Localization of NSun2 in adult testis. (A and B) Immunofluorescence labeling of NSun2 (NSun2p; green) in wild-type (wt) (A) and NSun2^−/− (−/−) (B) testes. (C and D) Higher magnification of wt (C) and NSun2^−/− (D) testes showing that NSun2 protein is lost in round spermatids. (E and F) Colocalization of NSun2 (green) and Ddx25 (red) in wt (E) and NSun2^−/− (F) testes. Nuclei were counterstained in blue (DAPI) (A to F). The arrows (A, C, and E) point to NSun2 staining in round spermatids.

Fig 5

NSun2 localizes to the chromatoid body. (A and B) NSun2 (green) colocalizes with Ddx4 (red) in round spermatids using two different antibodies for NSun2 (Meth2) (A) and 20854-AP (NSun2p) (B). (C) Coimmunoprecipitation of NSun2 with Ddx4 (top) and Maelstrom (bottom) in wild-type and NSun2^−/− testes.

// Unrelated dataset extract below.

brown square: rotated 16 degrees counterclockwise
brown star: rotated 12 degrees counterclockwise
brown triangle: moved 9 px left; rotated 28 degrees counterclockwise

Preimmune serum served as the negative control. (D and E) NSun2 (green) does not colocalize with Ddx4 (red) at the intermitochondrial cement in spermatocytes (D) or sp56 (red) at the acrosomal matrix in spermatids (E). (i to iv) Higher magnifications of the respective boxed areas in panels A, B, D, and E). (A, B, D, and E) Nuclei were counterstained in blue (DAPI).

Fig 6

Deletion of NSun2 and Dnmt2 reduced tRNA stability in testes at P15 and 3 months of age. (A) RNA expression levels of NSun2 (left) and Dnmt2 (right) at the indicated postnatal days. The error bars indicate SD. (B) Protein expression levels of NSun2 (top) and Dnmt2 (middle) at the indicated postnatal days (P) in wild-type and NSun2-Dnmt2 double knockouts (DKO). GAPDH served as a loading control (bottom). (C) Northern blot analyses of NSun2- and Dnmt2-methylated tRNAs at P15 and 3 months of age. 5S RNA served as a loading control.

Fig 7

Cytosine-5 methylation is dispensable in spermatogonial and Sertoli cells. (A to D) Immunofluorescence labeling of Mili (green) (A), Miwi (green) (B), Ki67 (green) (C), and Gata4 (sc-1237) (red) and Dmrt1 (green) to mark Sertoli and spermatogonial stem cells, respectively (D), in wild-type testis or upon deletion of Dnmt2 (Dnmt2^−/−), NSun2 (NSun2^−/−), or both Dnmt2 and NSun2 (DKO). DAPI served as a nuclear counterstain.